Los moros les ofrecieron más de mil veces una rendición honrosa:
- ¡Paisa, paisa no disparéis y nosotros dejar marchar a Melilla...!
Pero el Capitán Escribano, con la cabeza liada en un vendaje ensangrentado y con su última colilla humeando ente los labios, los envió a tomar mucho por... Ahí...
- No me fío ni un pelo de éstos...
Luego ordenó seguir disparando.
- ¡A blanco seguro mis valientes que vale cada bala un ojo de la cara!- le jaleaba el Teniente Fernández.
Sus valientes, pues otra cosa no eran cada uno de aquellos hombres, siguieron disparando desde las posiciones ensangrentadas.
El veintiocho de julio, a unos pocos kilómetros de allí, la destrozada Columna del General Navarro formada por los restos de las Unidades desperdigadas y por las guarniciones y los blocaos en retirada, escucharon perfectamente las últimas detonaciones, a espoleta cero, de los dos cañones Krupp que que todavía defendían la Intermedia "A".
¡BAUM, BAUM, BAUMMM...!
Luego solamente se escuchó el silencio...
Y desde Navarro hasta el último de los hombres que formaban aquella malhadada columna, bajaron los ojos avergonzados de sí mismos.
A pocos kilómetros de allí el Capitán Escribano y los cuatro gatos que le quedaban vivos se defendieron como leones mientras la avalancha rifeña se abatía sobre ellos y los ahogaba a todos.
Cuentan que el último de los hombres murió defendiendo el humilde mástil sobre el que ondeaba nuestra bandera...
A. Villegas Glez. 2015
Imagen: Plano de las posiciones españolas alrededor de Annual en el verano de 1921.

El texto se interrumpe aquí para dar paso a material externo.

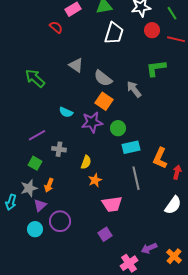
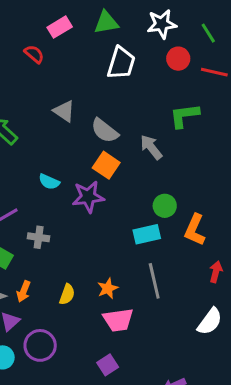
green circle: (118, 128) -> (165, 206), moved
orange L-shape: (160, 158) -> (195, 230), moved
yellow semicircle: (86, 162) -> (67, 294), moved
orange star: (95, 180) -> (108, 288), moved

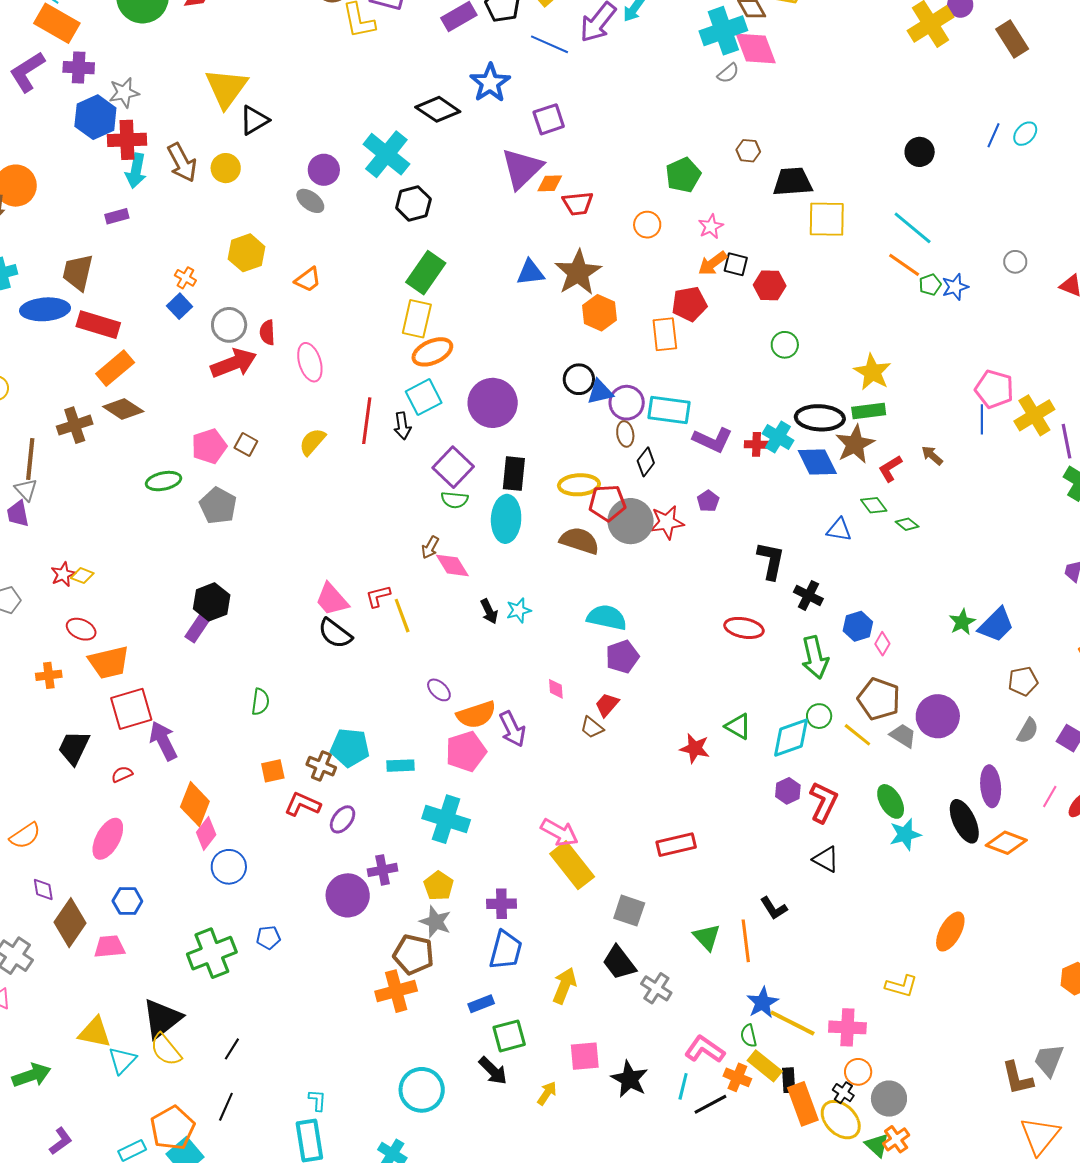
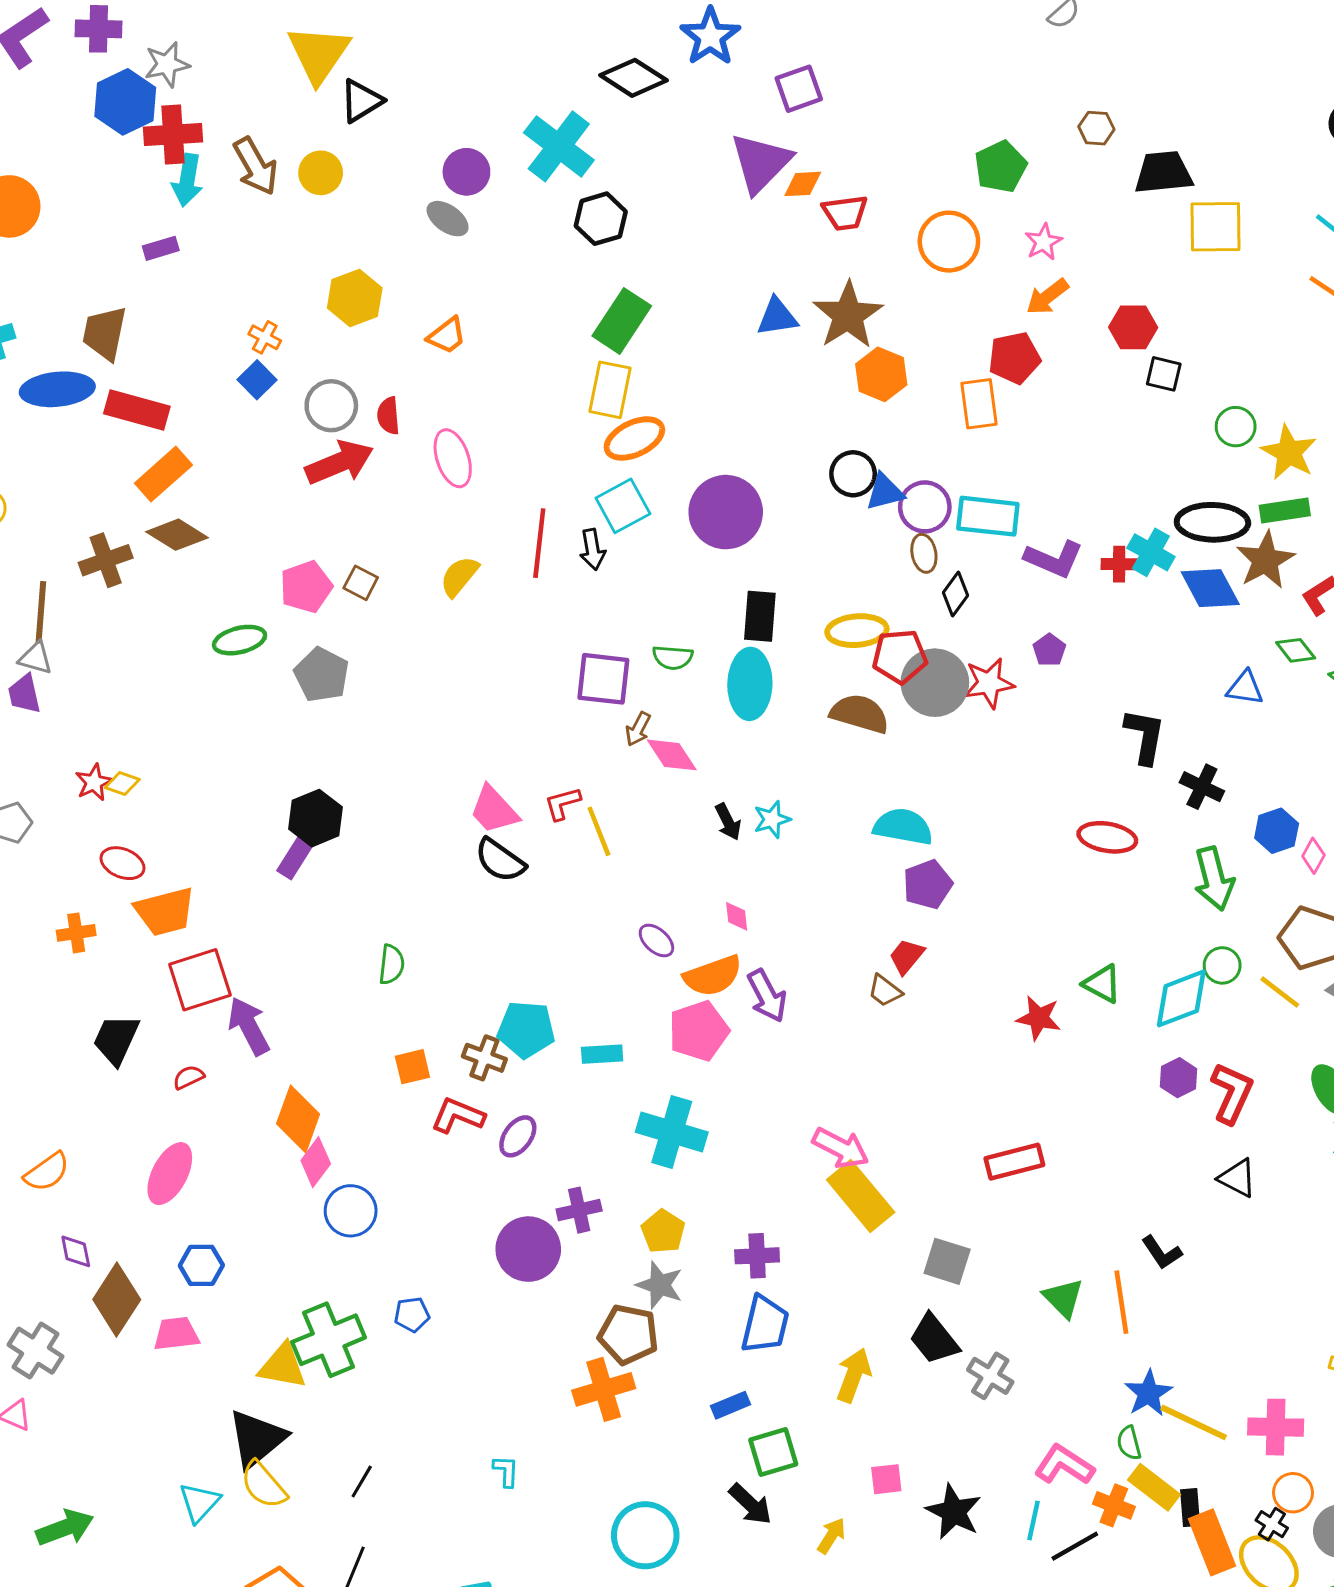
orange circle: (647, 225) -> (949, 242), size x1.5
black square: (736, 264) -> (1164, 374), moved
green circle: (785, 345) -> (1236, 427), moved
purple square: (453, 467) -> (603, 679), moved, turned -36
gray triangle: (26, 490) -> (36, 658), turned -30
pink diamond: (556, 689) -> (737, 916), moved
yellow triangle: (95, 1032) -> (283, 1366), moved
pink square: (585, 1056) -> (886, 1479), size x0.7
cyan L-shape: (317, 1100) -> (506, 1471), moved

Magnifico relato, felicidades
ResponderEliminarNo todo fue correr, por supuesto, tal y como hemos venido venido manteniendo un buen grupo de interesados en los temas africanos. Unos 3.000 soldados españoles estaban en el campamento de Annual con un equivalente a 32 compañías. El convoy sanitario y las tres compañías de Intendencia salieron en perfecto orden y sin bajas. De las cinco baterías dos capitanes de batería admiten desorden pero no citan ante el juez más de cuatro bajas mortales en cada una de ellas, en cambio hay mucho mulos (con la pérdida de carga) muertos.En las cuatro compañías de ingenieros hay bajas pero la mayoría leves aunque hay dos oficiales muertos en la 4ª. Las cinco compañías de Africa llegan a Drius sin haber perdido más de 25/30 hombres, es decir unos 5/6 por compañía. De las cuatro compañías de San Fernando dos perecen defendiendo la salida de la posición. En las cinco compañías de Ceriñola se habla de 200 desparecidos, rompiendo la estadística anterior sin tener otros datos al respecto. Resumiendo: de 3.000 soldados españoles que salieron del campamento unos 2.500 llegaron a su destino porque las órdenes se dieron: Replegar la posición hasta Dríus. Entre unas y otras razones unos 500 no llegaron y muchos fueron muertos más por los habitantes que por la propia Harka. Y llegaron cansados, sin moral y con el temor de toda retirada pero no fueron tiroteados y "fusilados" a mansalva.No hubo órdenes a las intermedias porque los jefes habían muerto. Unas se sumaron a la columna y otras permanecieron en sus puestos. Dura, durísima retirada.... ¿Corriendo? Yo no lo sé. Yo no estaba allí.